• [Task to complete]: Your answer must consist of exactly the lines below, starting with the line with "Region Breckerfeld, bringen" and going on through the line with "FAQ zu Bioeconomy", and nothing else.

• [Exercise material]:
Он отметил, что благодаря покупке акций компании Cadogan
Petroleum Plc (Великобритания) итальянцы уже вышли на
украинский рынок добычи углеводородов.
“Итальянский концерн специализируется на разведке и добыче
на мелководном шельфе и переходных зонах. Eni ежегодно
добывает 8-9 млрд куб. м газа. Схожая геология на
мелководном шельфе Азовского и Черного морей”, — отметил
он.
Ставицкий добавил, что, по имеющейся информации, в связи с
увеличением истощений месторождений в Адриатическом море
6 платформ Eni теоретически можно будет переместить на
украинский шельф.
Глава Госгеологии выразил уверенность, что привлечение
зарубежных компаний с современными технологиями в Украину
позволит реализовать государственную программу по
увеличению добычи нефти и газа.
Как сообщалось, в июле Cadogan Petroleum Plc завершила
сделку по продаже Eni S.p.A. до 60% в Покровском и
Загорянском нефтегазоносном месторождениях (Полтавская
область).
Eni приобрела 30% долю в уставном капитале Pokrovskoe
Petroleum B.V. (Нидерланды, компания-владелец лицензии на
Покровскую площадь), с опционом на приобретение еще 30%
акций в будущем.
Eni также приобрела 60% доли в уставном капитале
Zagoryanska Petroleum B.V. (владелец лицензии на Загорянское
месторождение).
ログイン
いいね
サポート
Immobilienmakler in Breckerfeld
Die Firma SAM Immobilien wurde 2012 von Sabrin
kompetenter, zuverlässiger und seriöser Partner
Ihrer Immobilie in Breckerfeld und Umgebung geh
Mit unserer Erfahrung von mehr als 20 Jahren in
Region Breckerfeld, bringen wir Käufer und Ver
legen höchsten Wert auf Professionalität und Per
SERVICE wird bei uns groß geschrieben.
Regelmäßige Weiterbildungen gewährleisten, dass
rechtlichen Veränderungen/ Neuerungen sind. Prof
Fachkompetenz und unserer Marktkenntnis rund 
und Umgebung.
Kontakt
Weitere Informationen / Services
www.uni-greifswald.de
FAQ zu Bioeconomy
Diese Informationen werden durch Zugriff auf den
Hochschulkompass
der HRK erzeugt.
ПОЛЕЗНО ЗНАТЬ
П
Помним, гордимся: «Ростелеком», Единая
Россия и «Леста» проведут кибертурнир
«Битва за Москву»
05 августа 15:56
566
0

• [Task solution]:
Region Breckerfeld, bringen wir Käufer und Ver
legen höchsten Wert auf Professionalität und Per
SERVICE wird bei uns groß geschrieben.
Regelmäßige Weiterbildungen gewährleisten, dass
rechtlichen Veränderungen/ Neuerungen sind. Prof
Fachkompetenz und unserer Marktkenntnis rund 
und Umgebung.
Kontakt
Weitere Informationen / Services
www.uni-greifswald.de
FAQ zu Bioeconomy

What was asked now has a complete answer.